Read the model shape from hotness.
Allocate one deployment table for all layers.
Fill each device with a deterministic round-robin logical expert assignment.
Duplicate the last base slot into the redundant slot.
Return False so no redeployment is scheduled.

This is useful for checking packaging and API compatibility, but it is not intended to be competitive.

Hot-Expert Baseline Submission

The hot-expert baseline uses the collection window to identify each layer’s hottest experts and places those experts into the redundant slots.

def rebalance(hotness, n_device, n_red_expert):
    load = hotness.sum(axis=0)
    n_layers, n_experts = load.shape
    n_exp_per_dev = (n_experts + n_red_expert) // n_device

    deployment = np.zeros((n_layers, n_device, n_exp_per_dev), dtype=np.int64)
    base_slots = n_exp_per_dev - 1

    for layer in range(n_layers):
        for device in range(n_device):
            for slot in range(base_slots):
                deployment[layer, device, slot] = (
                    device * base_slots + slot
                ) % n_experts

        hottest = np.argsort(load[layer])[::-1]
        for device in range(n_device):
            deployment[layer, device, -1] = hottest[device % len(hottest)]

    layers_priority = np.arange(n_layers, dtype=np.int64)
    return True, layers_priority, deployment, None

Walkthrough:

Sum the trace window over time to estimate per-layer expert demand.
Fill the base slots with a deterministic placement so every logical expert is covered.
Sort experts by load in each layer.
Use the redundant slot on each device for one of the hottest experts.
Request redeployment for every layer in layer order.

This baseline can reduce PAR when hot experts are persistent, but it can also move many slots because it always returns change=True.
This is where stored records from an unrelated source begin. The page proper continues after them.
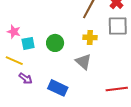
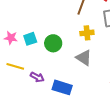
cyan square: (28, 43) -> (30, 39), moved
purple arrow: (26, 78) -> (37, 77), moved

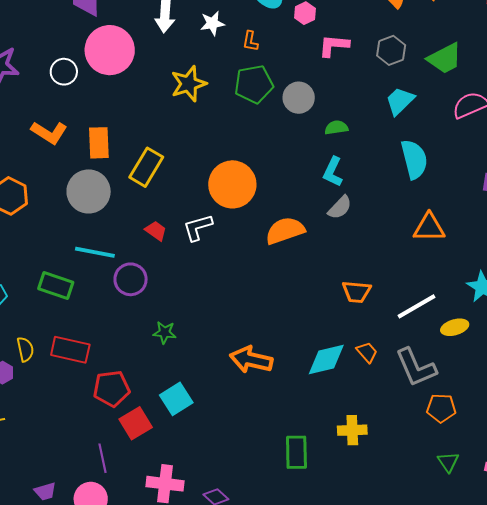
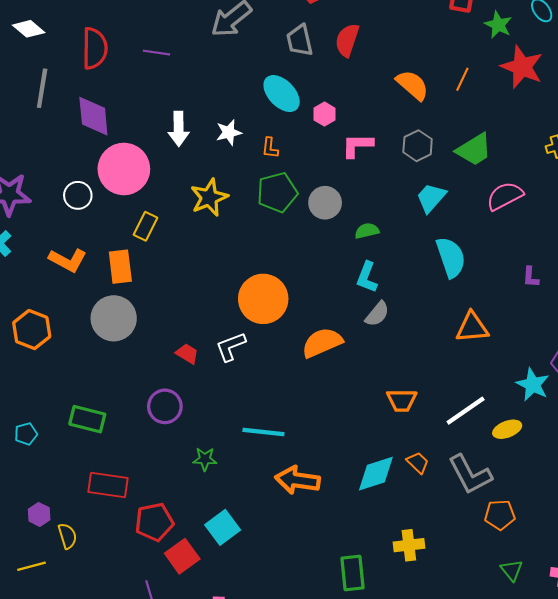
yellow rectangle: (146, 167) -> (145, 226), moved, size x0.7
cyan line: (95, 252) -> (263, 432), moved
yellow semicircle: (25, 349) -> (67, 536), moved

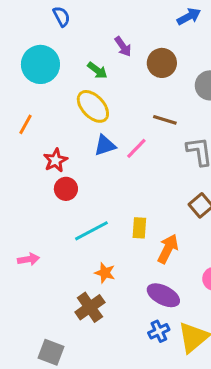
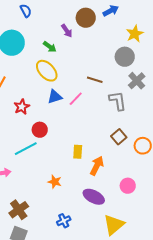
brown circle: (162, 63) -> (86, 18), moved
red circle: (66, 189) -> (40, 130), moved
cyan line: (91, 231) -> (26, 149), moved
brown cross: (90, 307) -> (19, 210), moved
blue cross: (159, 331) -> (64, 221), moved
DeepSeek EPLB Walkthrough

DeepSeek EPLB is a placement algorithm for replicated experts. The simulator copy exposes the entry point:

phy2log, log2phy, logcnt = rebalance_experts(
    weight,
    num_replicas,
    num_groups,
    num_nodes,
    num_gpus,
    enable_hierarchical,
)

The key internal stages are:

Convert recent token or hotness statistics into per-layer expert weights.
Optionally group logical experts and pack those groups across nodes.
Replicate hot logical experts by repeatedly assigning extra physical slots to the current largest weight / replica_count.
Pack the resulting physical experts onto GPUs so each GPU receives the same number of experts and similar estimated load.
Return physical-to-logical and logical-to-physical maps, plus the replica count per logical expert.

The core replication step is:

for i in range(num_log, num_phy):
    redundant_indices = (weight / logcnt).max(dim=-1).indices
    phy2log[:, i] = redundant_indices
    rank[:, i] = logcnt[arangen, redundant_indices]
    logcnt[arangen, redundant_indices] += 1

The expression weight / logcnt estimates the load each replica would carry. Adding the next replica to the largest value greedily reduces the highest per-replica pressure.

The balanced packing step then sorts objects by weight and repeatedly places the next heaviest object into the least-loaded pack that still has capacity:

for group in indices[i]:
    pack = min(
        (i for i in range(num_packs) if pack_items[i] < groups_per_pack),
        key=pack_weights.__getitem__,
    )
    pack_index[i, group] = pack
    rank_in_pack[i, group] = pack_items[pack]
    pack_weights[pack] += weight[i, group]
    pack_items[pack] += 1

In competition terms, DeepSeek EPLB is the baseline to beat: a strong submission should improve modeled runtime by lowering PAR enough to justify any additional expert movement.